Before the laboratory test, all the samples were cut into cylinders of 76.2 mm in diameter and 25 mm in height using a cutting ring as required by the GDS consolidation cell. Then, they were saturated with distilled water using a vacuum method to facilitate the withdrawal and recharge tests.

Taking Sample 5 as an example, the test design is described in Fig 5, and the detailed procedure is listed in Table 2. For each sample, the original overlying stress and pore water pressure are first imposed to make the deformation of the soil samples stable under the original stress conditions. Then, the pore water pressures are decreased to simulate the withdrawal process. There is a total of four designed pressure-reduction stages: 0–100 kPa, 100–200 kPa, 200–400 kPa and 400–600 kPa; the water head therefore decreases by 10 m, 20 m, 40 m and 60 m progressively.
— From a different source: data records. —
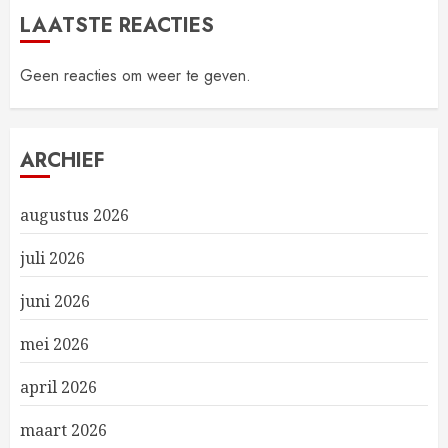
LAATSTE REACTIES
Geen reacties om weer te geven.
ARCHIEF
augustus 2026
juli 2026
juni 2026
mei 2026
april 2026
maart 2026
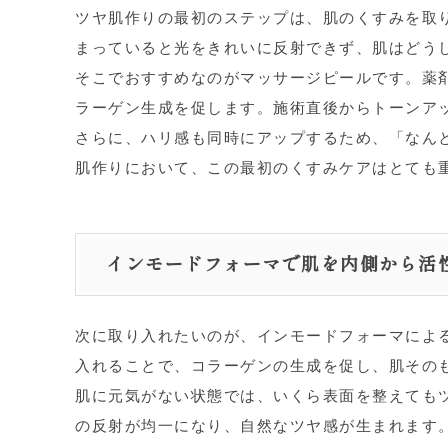
ツヤ肌作りの最初のステップは、肌のくすみを取
まっていると光をきれいに反射できず、肌はどう
そこでおすすめなのがマッサージピールです。薬
ラーゲン生成を促します。施術直後からトーンア
さらに、ハリ感も同時にアップするため、「なん
肌作りにおいて、この最初のくすみケアはとても
インモードフォーマで肌を内側から活
次に取り入れたいのが、インモードフォーマによ
入れることで、コラーゲンの生成を促し、肌その
肌に元気がない状態では、いくら表面を整えても
の反射が均一になり、自然なツヤ感が生まれます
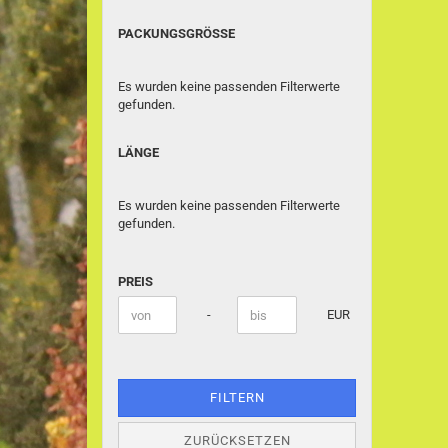
PACKUNGSGRÖSSE
PACKUNGSGRÖSSE
Es wurden keine passenden Filterwerte
gefunden.
LÄNGE
LÄNGE
Es wurden keine passenden Filterwerte
gefunden.
PREIS
PREIS
Preis bis
-
EUR
FILTERN
ZURÜCKSETZEN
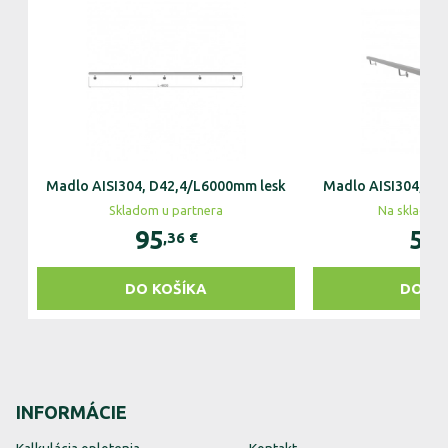
Madlo AISI304, D42,4/L6000mm lesk
Madlo AISI304, 
Skladom u partnera
Na sklade v 
95
57
,36
€
,
DO KOŠÍKA
DO KO
INFORMÁCIE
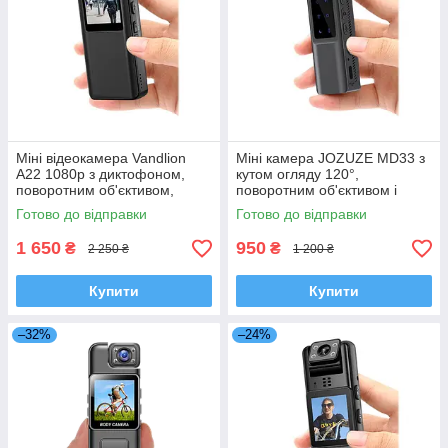
Міні відеокамера Vandlion
Міні камера JOZUZE MD33 з
A22 1080p з диктофоном,
кутом огляду 120°,
поворотним об'єктивом,
поворотним об'єктивом і
дисплеєм, кутом огляду 120°
автономною роботою до 5
Готово до відправки
Готово до відправки
годин
1 650
950
₴
₴
2 250 ₴
1 200 ₴
Купити
Купити
–32%
–24%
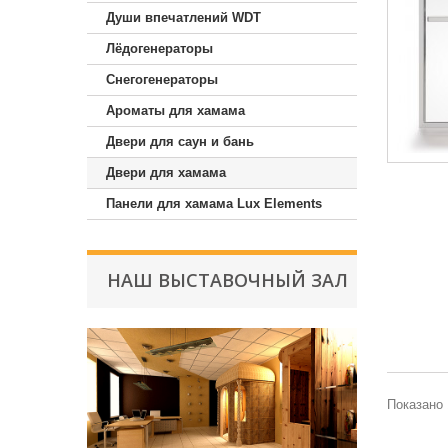
Души впечатлений WDT
Лёдогенераторы
Снегогенераторы
Ароматы для хамама
Двери для саун и бань
Двери для хамама
Панели для хамама Lux Elements
НАШ ВЫСТАВОЧНЫЙ ЗАЛ
Показано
Notably, shallow soil samples may experience only one or two reduction stages due to their low pore water pressures. The reduction rate is designed to be 100 kPa/d for each stage. When the depressurizing process in each stage is finished, the samples are left for approximately 24 hours to allow any further deformation. After the end of Stage 4, the pore water pressure is gradually increased to the original value at a rate of 200 kPa/d to simulate the recharge process. The detailed test design for each sample is listed in Table 3.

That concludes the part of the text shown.